March 19 | 4 – 6 PM | Piedmont Center for the Arts | 801 Magnolia Ave.

Featuring works by composers Lili Boulanger, Astor Piazzolla, and Antonin Dvorak

The Berkeley Symphony’s Spring Fever chamber concert March 19 at Piedmont Center for the Arts tangoes its way into post-winter warmth with composer Astor Piazzolla’s classic, “The Four Seasons of Buenos Aires.” With its dramatic cadenzas, plays on dissonance, and unexpected jazz- or blues elements, “Four Seasons” embraces Piazzolla’s signature “nuevo tango” — new tango — style.

Sunday’s concert also shines a spotlight on composer Lili Boulanger’s “Of a Spring Morning” (“D’un matin de printemps”) and Antonin Dvorak’s “Dumky” Piano Trio in A Minor.

“Dvorak’s works are often influenced by folk tunes from his home country, Czechoslovakia,” said Symphony Artistic Director René Mandel. “The Dumky trio embodies the heart and soul of (Eastern European) folk melodies and rhythms threading their way throughout the entire work.”

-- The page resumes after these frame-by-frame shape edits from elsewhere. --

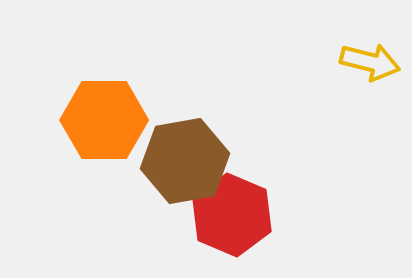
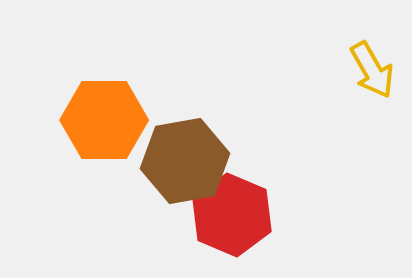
yellow arrow: moved 2 px right, 8 px down; rotated 46 degrees clockwise
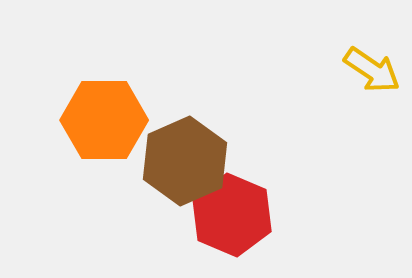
yellow arrow: rotated 26 degrees counterclockwise
brown hexagon: rotated 14 degrees counterclockwise
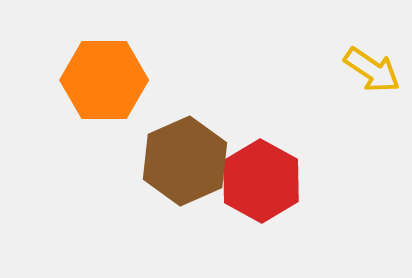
orange hexagon: moved 40 px up
red hexagon: moved 29 px right, 34 px up; rotated 6 degrees clockwise
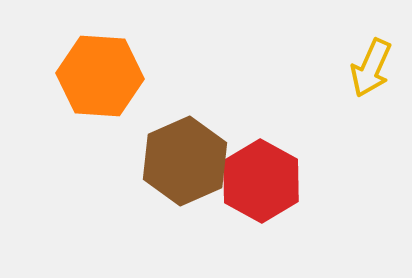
yellow arrow: moved 1 px left, 2 px up; rotated 80 degrees clockwise
orange hexagon: moved 4 px left, 4 px up; rotated 4 degrees clockwise
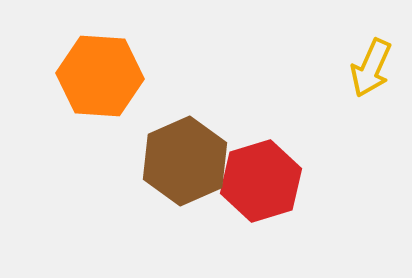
red hexagon: rotated 14 degrees clockwise
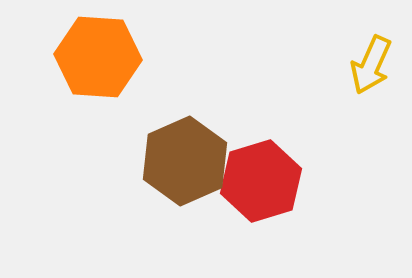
yellow arrow: moved 3 px up
orange hexagon: moved 2 px left, 19 px up
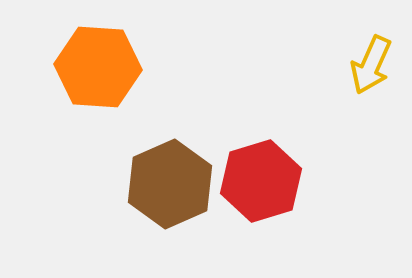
orange hexagon: moved 10 px down
brown hexagon: moved 15 px left, 23 px down
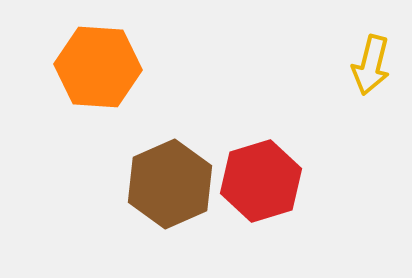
yellow arrow: rotated 10 degrees counterclockwise
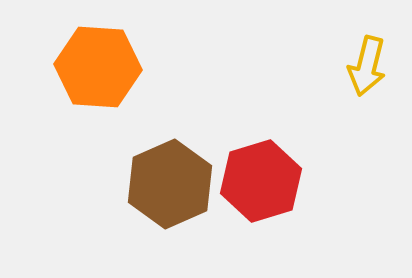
yellow arrow: moved 4 px left, 1 px down
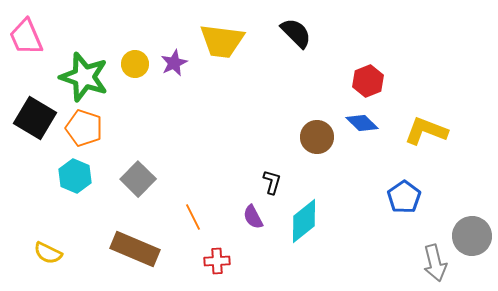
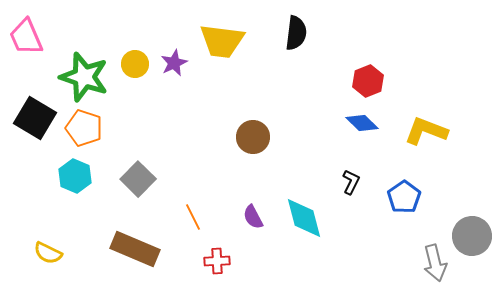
black semicircle: rotated 52 degrees clockwise
brown circle: moved 64 px left
black L-shape: moved 79 px right; rotated 10 degrees clockwise
cyan diamond: moved 3 px up; rotated 66 degrees counterclockwise
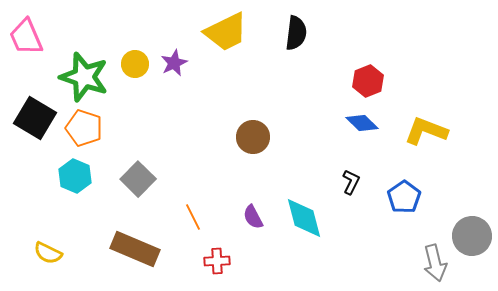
yellow trapezoid: moved 4 px right, 9 px up; rotated 33 degrees counterclockwise
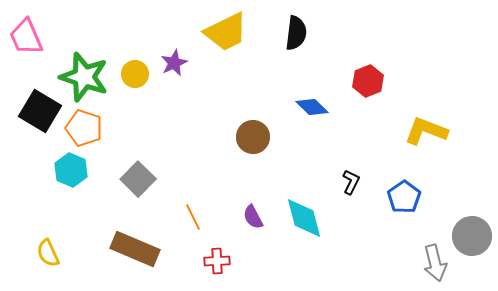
yellow circle: moved 10 px down
black square: moved 5 px right, 7 px up
blue diamond: moved 50 px left, 16 px up
cyan hexagon: moved 4 px left, 6 px up
yellow semicircle: rotated 40 degrees clockwise
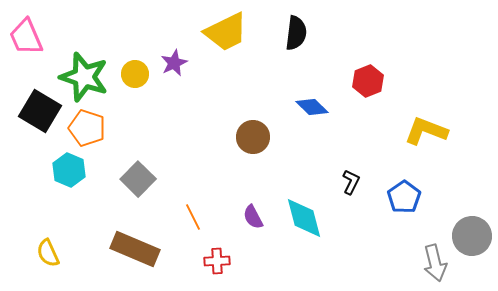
orange pentagon: moved 3 px right
cyan hexagon: moved 2 px left
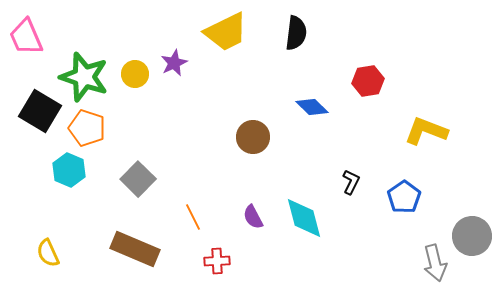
red hexagon: rotated 12 degrees clockwise
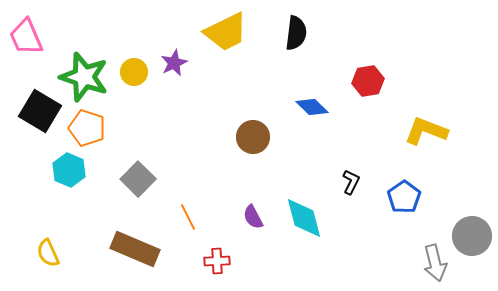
yellow circle: moved 1 px left, 2 px up
orange line: moved 5 px left
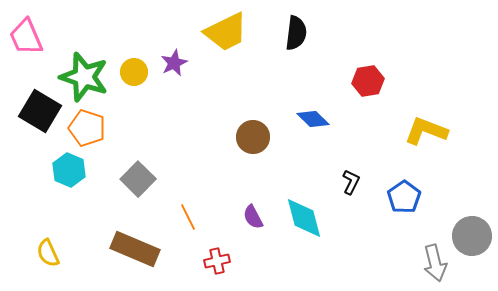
blue diamond: moved 1 px right, 12 px down
red cross: rotated 10 degrees counterclockwise
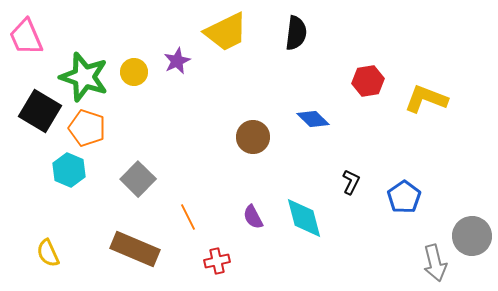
purple star: moved 3 px right, 2 px up
yellow L-shape: moved 32 px up
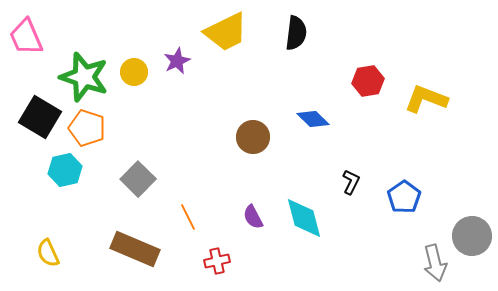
black square: moved 6 px down
cyan hexagon: moved 4 px left; rotated 24 degrees clockwise
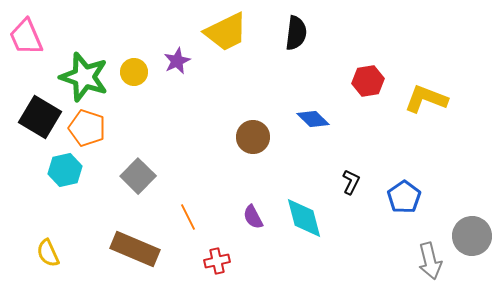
gray square: moved 3 px up
gray arrow: moved 5 px left, 2 px up
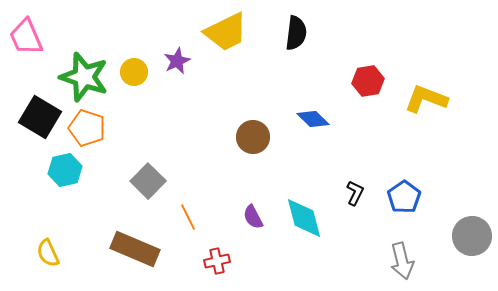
gray square: moved 10 px right, 5 px down
black L-shape: moved 4 px right, 11 px down
gray arrow: moved 28 px left
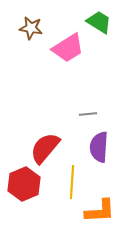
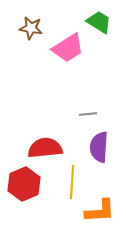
red semicircle: rotated 44 degrees clockwise
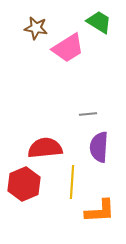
brown star: moved 5 px right
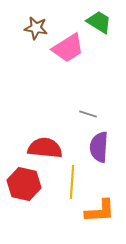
gray line: rotated 24 degrees clockwise
red semicircle: rotated 12 degrees clockwise
red hexagon: rotated 24 degrees counterclockwise
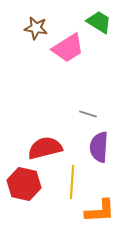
red semicircle: rotated 20 degrees counterclockwise
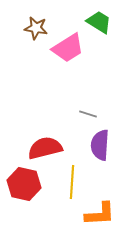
purple semicircle: moved 1 px right, 2 px up
orange L-shape: moved 3 px down
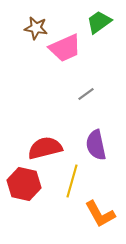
green trapezoid: rotated 68 degrees counterclockwise
pink trapezoid: moved 3 px left; rotated 8 degrees clockwise
gray line: moved 2 px left, 20 px up; rotated 54 degrees counterclockwise
purple semicircle: moved 4 px left; rotated 16 degrees counterclockwise
yellow line: moved 1 px up; rotated 12 degrees clockwise
orange L-shape: rotated 64 degrees clockwise
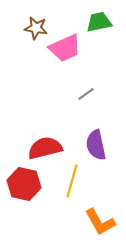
green trapezoid: rotated 24 degrees clockwise
orange L-shape: moved 8 px down
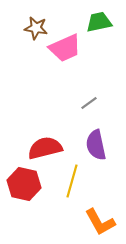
gray line: moved 3 px right, 9 px down
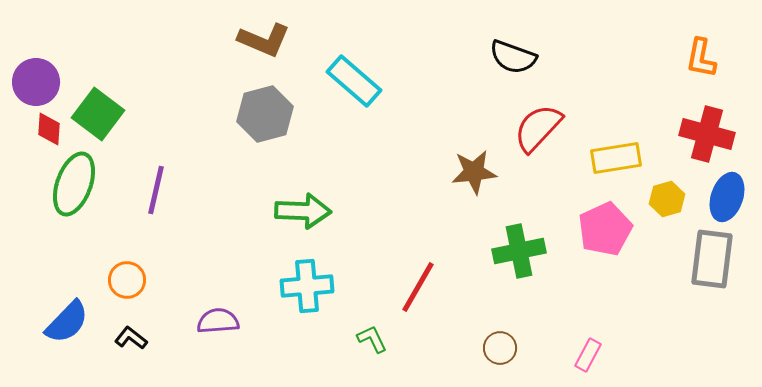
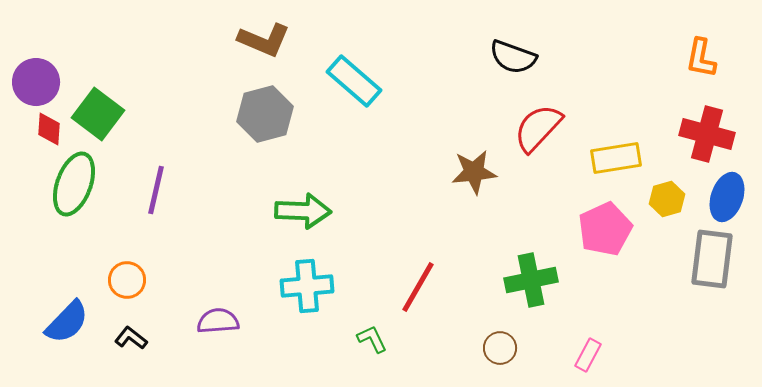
green cross: moved 12 px right, 29 px down
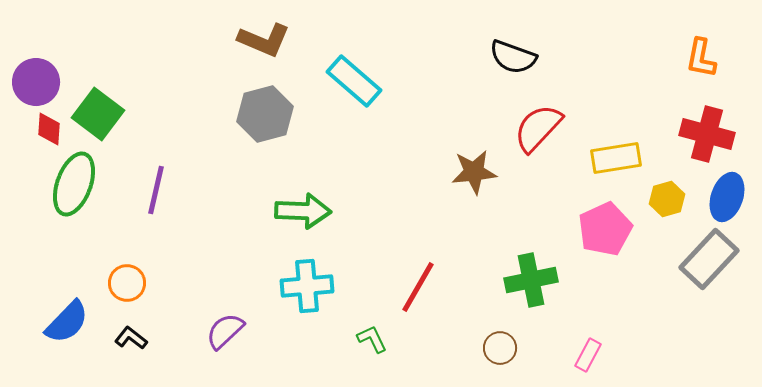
gray rectangle: moved 3 px left; rotated 36 degrees clockwise
orange circle: moved 3 px down
purple semicircle: moved 7 px right, 10 px down; rotated 39 degrees counterclockwise
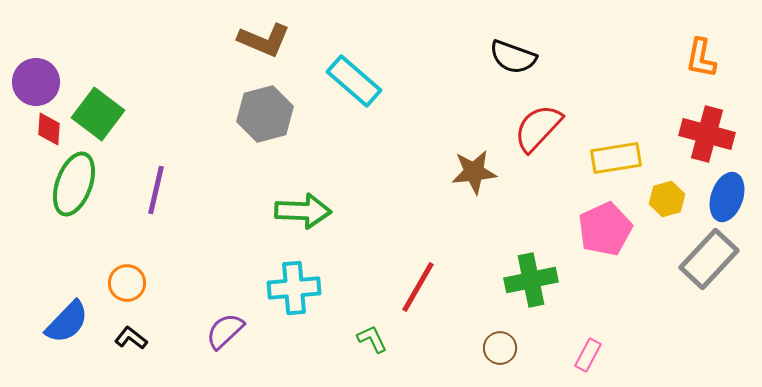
cyan cross: moved 13 px left, 2 px down
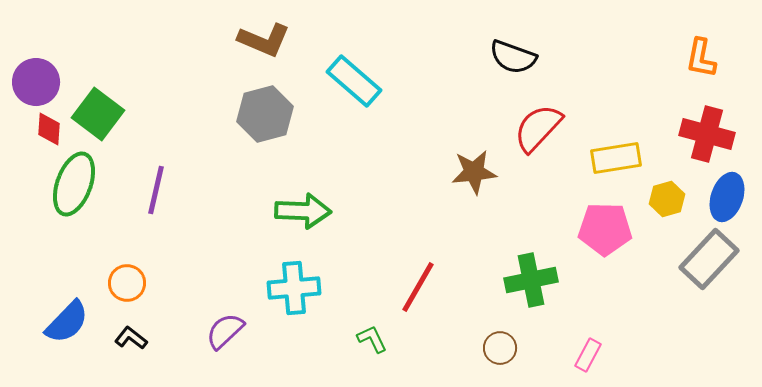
pink pentagon: rotated 26 degrees clockwise
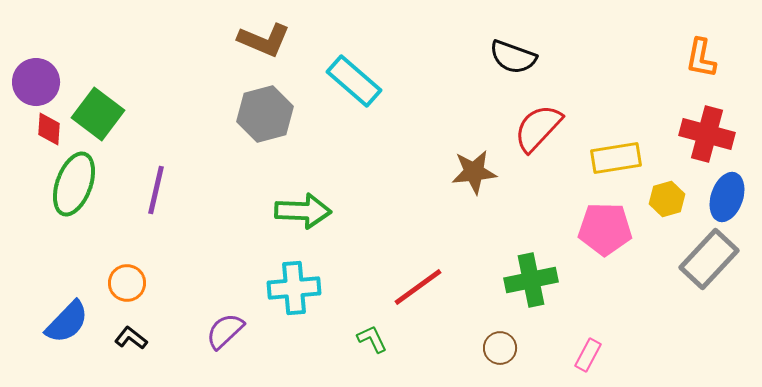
red line: rotated 24 degrees clockwise
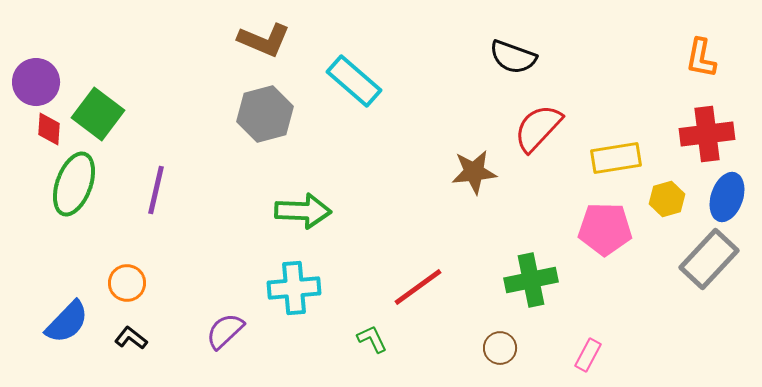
red cross: rotated 22 degrees counterclockwise
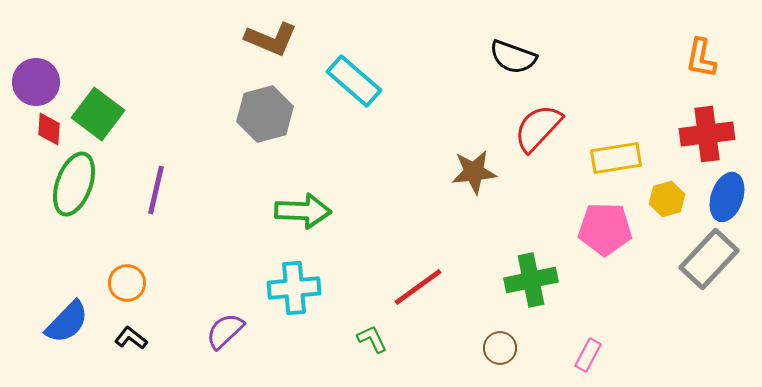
brown L-shape: moved 7 px right, 1 px up
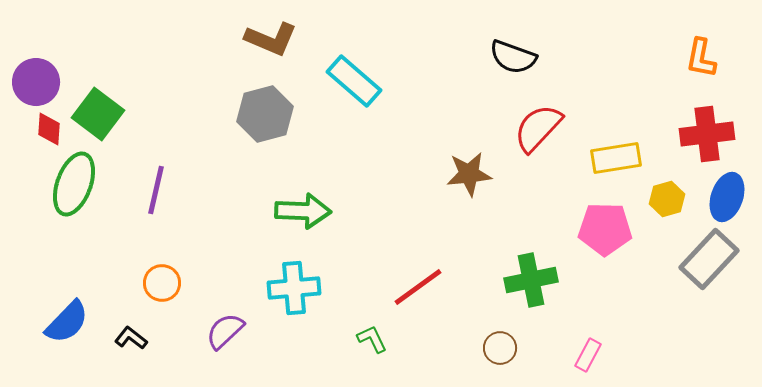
brown star: moved 5 px left, 2 px down
orange circle: moved 35 px right
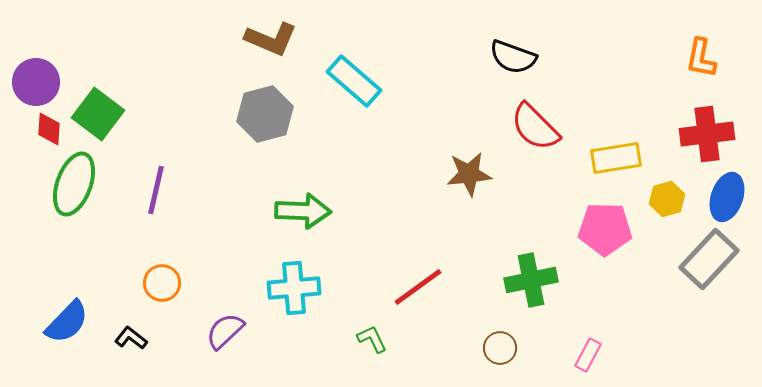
red semicircle: moved 3 px left, 1 px up; rotated 88 degrees counterclockwise
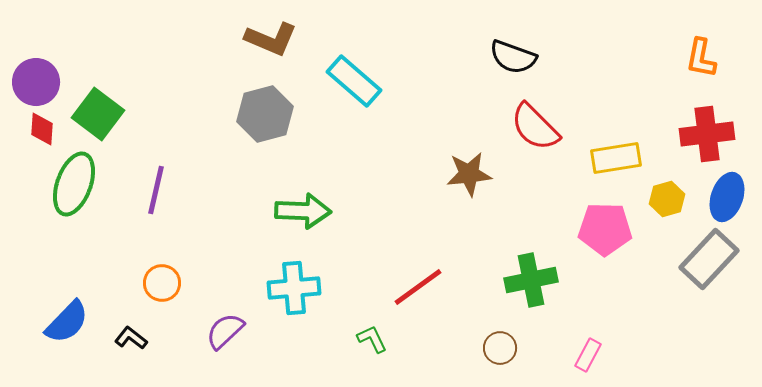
red diamond: moved 7 px left
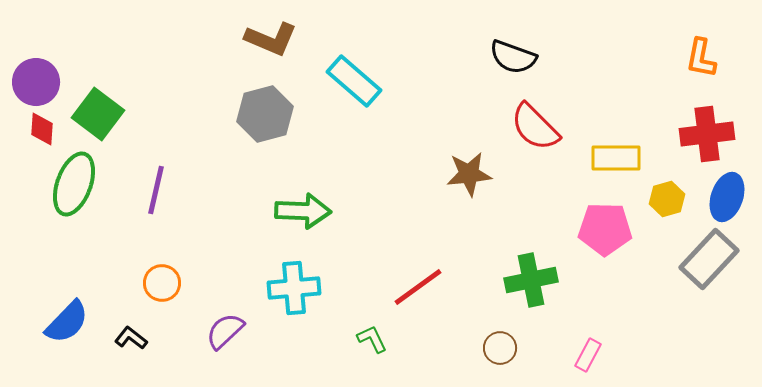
yellow rectangle: rotated 9 degrees clockwise
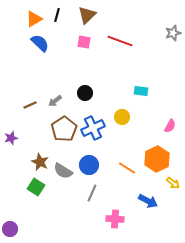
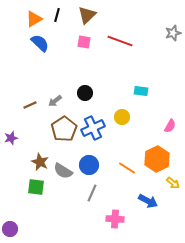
green square: rotated 24 degrees counterclockwise
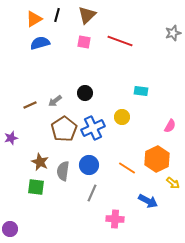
blue semicircle: rotated 60 degrees counterclockwise
gray semicircle: rotated 66 degrees clockwise
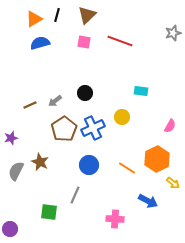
gray semicircle: moved 47 px left; rotated 18 degrees clockwise
green square: moved 13 px right, 25 px down
gray line: moved 17 px left, 2 px down
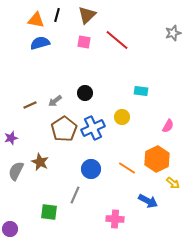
orange triangle: moved 2 px right, 1 px down; rotated 42 degrees clockwise
red line: moved 3 px left, 1 px up; rotated 20 degrees clockwise
pink semicircle: moved 2 px left
blue circle: moved 2 px right, 4 px down
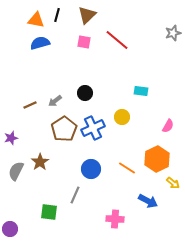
brown star: rotated 12 degrees clockwise
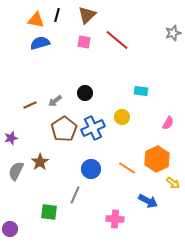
pink semicircle: moved 3 px up
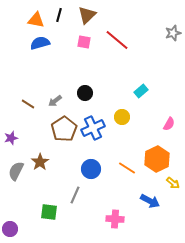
black line: moved 2 px right
cyan rectangle: rotated 48 degrees counterclockwise
brown line: moved 2 px left, 1 px up; rotated 56 degrees clockwise
pink semicircle: moved 1 px right, 1 px down
blue arrow: moved 2 px right
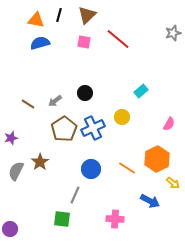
red line: moved 1 px right, 1 px up
green square: moved 13 px right, 7 px down
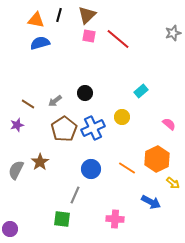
pink square: moved 5 px right, 6 px up
pink semicircle: rotated 80 degrees counterclockwise
purple star: moved 6 px right, 13 px up
gray semicircle: moved 1 px up
blue arrow: moved 1 px right, 1 px down
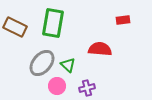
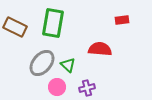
red rectangle: moved 1 px left
pink circle: moved 1 px down
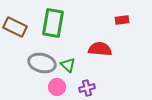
gray ellipse: rotated 64 degrees clockwise
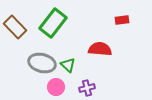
green rectangle: rotated 28 degrees clockwise
brown rectangle: rotated 20 degrees clockwise
pink circle: moved 1 px left
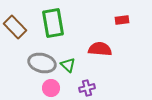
green rectangle: rotated 48 degrees counterclockwise
pink circle: moved 5 px left, 1 px down
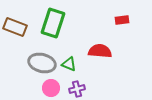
green rectangle: rotated 28 degrees clockwise
brown rectangle: rotated 25 degrees counterclockwise
red semicircle: moved 2 px down
green triangle: moved 1 px right, 1 px up; rotated 21 degrees counterclockwise
purple cross: moved 10 px left, 1 px down
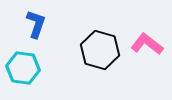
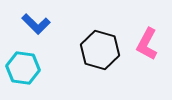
blue L-shape: rotated 116 degrees clockwise
pink L-shape: rotated 100 degrees counterclockwise
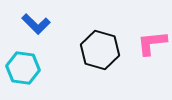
pink L-shape: moved 5 px right, 1 px up; rotated 56 degrees clockwise
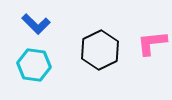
black hexagon: rotated 18 degrees clockwise
cyan hexagon: moved 11 px right, 3 px up
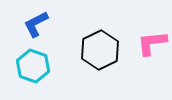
blue L-shape: rotated 108 degrees clockwise
cyan hexagon: moved 1 px left, 1 px down; rotated 12 degrees clockwise
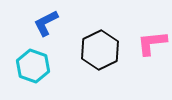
blue L-shape: moved 10 px right, 1 px up
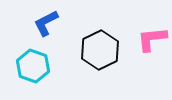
pink L-shape: moved 4 px up
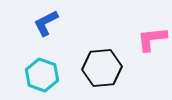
black hexagon: moved 2 px right, 18 px down; rotated 21 degrees clockwise
cyan hexagon: moved 9 px right, 9 px down
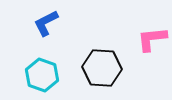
black hexagon: rotated 9 degrees clockwise
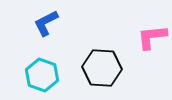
pink L-shape: moved 2 px up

French composer Lili Boulanger was a musical child prodigy who died at the age of 24.

Boulanger, according to Mandel, was “an extraordinary French composer” who died far too early at 24. A musical child prodigy, she purportedly sang melodies perfectly by ear at age 2. She was the younger sister of the widely-respected composer and composition teacher Nadia Boulanger. Most of the younger Boulanger’s music was for choir and orchestra and of a deeply religious nature, Mandel explained.

“She wrote the most exquisitely gorgeous music,” he said, describing “Of a Spring Morning” as “an example of a lighthearted piece that tugs at the heart strings.”

Mandel said the concert marks the symphony’s 10th anniversary season in Piedmont and praised audiences in town for their love for and commitment to the arts, especially for music, and their openness to new and varied works. The Piedmont concert is a fitting “warm-up” for the orchestra’s upcoming Zellerbach Hall orchestral performance, he added. That program, on April 2, includes “Mariachitlán,” a 2016 work by Mexican composer Juan Pablo Contreras that highlights mariachi’s exceptional high energy and rhythms.

Asked to pinpoint a few features audiences might enjoy thinking about prior to hearing Piazzolla’s “Four Seasons,” Mandel said, “Here’s an interesting tidbit I’ve copied (to share):”

In 1954 Piazzolla received a grant to Europe in connection with the prize for his Sinfonietta and went to Paris to study composition with Nadia Boulanger. At the first audition he hid the fact that he had played and composed tangos. Piazzolla explained his reasons like this: “In truth, I was ashamed to tell her that I was a tango musician, that I had worked in brothels and cabarets in Buenos Aires. Tango musician was a dirty word in Argentina when I was young. It was the underworld.” Boulanger, looking through Piazzolla’s scores, discovered influences from Ravel, Stravinsky, Bartók, and Hindemith, but missed an individual handwriting and asked Piazzolla to play a tango on the piano. Afterwards she clearly expressed her opinion to Piazzolla: “Can’t you see that this is the real Piazzolla, not that other one? You can throw away all the other music!”  Piazzolla took her advice and credits Nadia Boulanger for steering him to his true calling.

Spring Fever is, indeed, a warm welcome to a new season and a rousing celebration of inspiration and partnerships, especially the ongoing partnership between the Piedmont community and Berkeley Symphony.